Mittlerweile hat der Schneefall zugenommen, dicke Flocken rieseln durch die Dämmerung. Wir schauen durch die kleinen Fenster nach draußen, zu den Bergen, während hinter uns das Holz im Kamin knistert. Abendessen und Rotwein lockern die Zunge, verstärken den Eindruck der Natur vor der Tür noch mehr. Wir schieben die Säcke zu einer Art Sofa zusammen, liegen händchenhaltend darauf und staunen, woher nur so viel Schnee kommen kann.

 In der Morgendämmerung sieht die Landschaft wie verzaubert aus. Vom Auto ist unter seiner Schneehaube nichts mehr zu sehen, an die eigentlich geplante Abfahrt nicht zu denken. Wir machen eine kleine Inventur und stellen fest, dass wir alle lebensnotwendigen Dinge für mindestens eine Woche haben. Nur mit dem Rotwein müssen wir vielleicht ein wenig haushalten, aber auch ohne Alkohol fühlen wir uns wie benebelt.

Schon ein bisschen verrückt, nach draußen zu stürmen, Laute von sich zu geben und das Echo abzuwarten. Dann die Jacke vom Leib, einfach alles und nackt im Schnee wälzen. Prustend raffen wir die verstreuten Kleidungsstücke zusammen, rutschen zur Hütte und hocken fröstelnd vor dem Holzfeuer im Kamin. Erst nach einer Weile hat es uns wieder aufgetaut, in der Zeit habe ich mit den Briketts auf dem Herd richtig heißes Wasser gemacht. Wir improvisieren aus einer Viehtränke eine Badewanne, eng ist es, wir quetschen uns rein und plantschen wild herum, während die Hitze langsam auch innen ankommt.
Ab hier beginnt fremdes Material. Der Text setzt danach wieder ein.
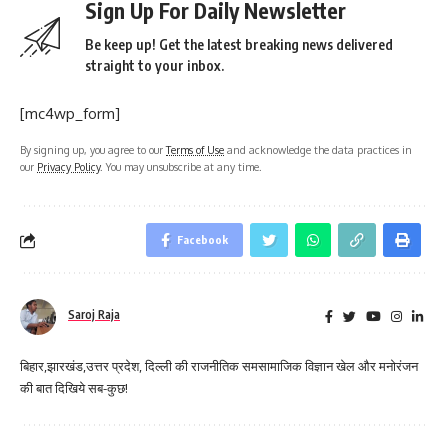
Sign Up For Daily Newsletter
Be keep up! Get the latest breaking news delivered
straight to your inbox.
[mc4wp_form]
By signing up, you agree to our
Terms of Use
and acknowledge the data practices in
our
Privacy Policy
. You may unsubscribe at any time.
Facebook
Saroj Raja
बिहार,झारखंड,उत्तर प्रदेश, दिल्ली की राजनीतिक समसामाजिक विज्ञान खेल और मनोरंजन
की बात दिखिये सब-कुछ!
Noch mal ein Blick in die inzwischen aufkommende Abenddämmerung: Nein, an Abfahren ist nicht zu denken, das Wochenende muss ungeplant verlängert werden. Ohne Handyempfang kommen wir auch nicht in Versuchung, irgendwen anzurufen und uns abzumelden. Aber im Vorfeld hatten wir unseren Ausflug angekündigt, wer uns vermisst muss halt eins und eins zusammenzählen. Und mit diesem entspannten Gedanken entkorken wir dann doch noch mal eine Flasche, Spaghettiwasser kocht auf, das Abendessen in Sicht, eingenommen auf Strohsäcken, auf halber Berghöhe, unbeschwert.
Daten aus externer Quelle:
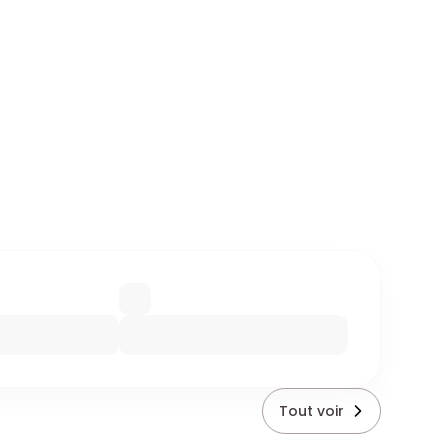
Tout voir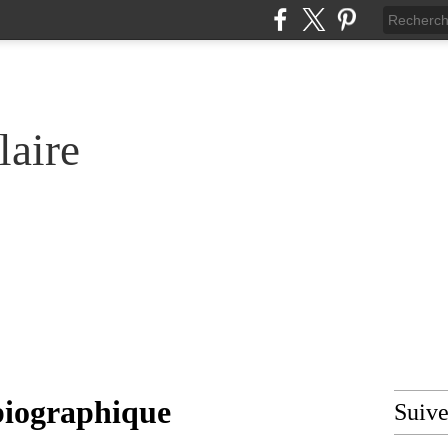
laire
biographique
Suiv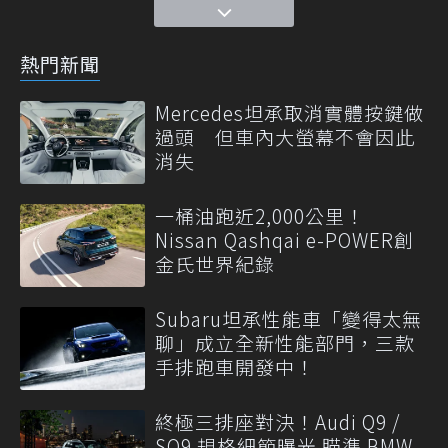
熱門新聞
Mercedes坦承取消實體按鍵做
過頭 但車內大螢幕不會因此
消失
一桶油跑近2,000公里！
Nissan Qashqai e-POWER創
金氏世界紀錄
Subaru坦承性能車「變得太無
聊」成立全新性能部門，三款
手排跑車開發中！
終極三排座對決！Audi Q9 /
SQ9 規格細節曝光 瞄準 BMW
Nacht ist es inzwischen, die Öllampe ist aus, das Feuer im Kamin glimmt nur noch, in wenigen Stunden wird sich die Kälte durch die Außenwände gearbeitet haben. Wir ziehen die Decke eng um uns, kuscheln uns aneinander und ganz leise singst Du diesen alten Sinatra-Song:

The fire is slowly dying
And, my dear, we're still goodbyin'
Long as you love me so
Let it snow, let it snow, let it snow!